▶ Work to complete
From the entries below, copy every line that holds the word "einem".

Page images and extracted text
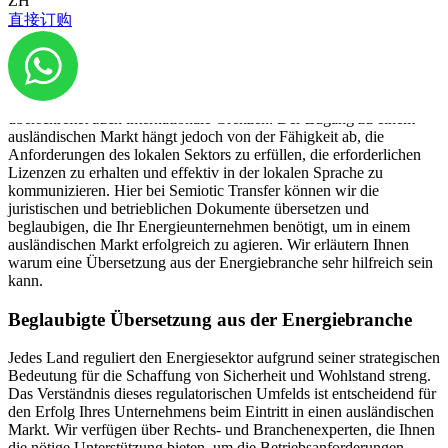
ZH
vergangenen Jahren haben sich vor allem die erneuerbaren Energien
直接订购
stark entwickelt und nehmen einen immer grösser werdenden Teil
des Energiemarktes ein. Geothermie, Solarenergie, Windenergie,
Wasserkraft und Bioenergie sind die Energielieferanten von morgen.
Die starke Konjunktur der Branche kennt keine Grenzen und
überschreitet auch internationale Grenzen. Der Zugang zu einem
ausländischen Markt hängt jedoch von der Fähigkeit ab, die
Anforderungen des lokalen Sektors zu erfüllen, die erforderlichen
Lizenzen zu erhalten und effektiv in der lokalen Sprache zu
kommunizieren. Hier bei Semiotic Transfer können wir die
juristischen und betrieblichen Dokumente übersetzen und
beglaubigen, die Ihr Energieunternehmen benötigt, um in einem
ausländischen Markt erfolgreich zu agieren. Wir erläutern Ihnen
warum eine Übersetzung aus der Energiebranche sehr hilfreich sein
kann.
Beglaubigte Übersetzung aus der Energiebranche
Jedes Land reguliert den Energiesektor aufgrund seiner strategischen
Bedeutung für die Schaffung von Sicherheit und Wohlstand streng.
Das Verständnis dieses regulatorischen Umfelds ist entscheidend für
den Erfolg Ihres Unternehmens beim Eintritt in einen ausländischen
Markt. Wir verfügen über Rechts- und Branchenexperten, die Ihnen
die nötige Unterstützung bieten, um die Betriebsanforderungen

▶ Response area
überschreitet auch internationale Grenzen. Der Zugang zu einem
beglaubigen, die Ihr Energieunternehmen benötigt, um in einem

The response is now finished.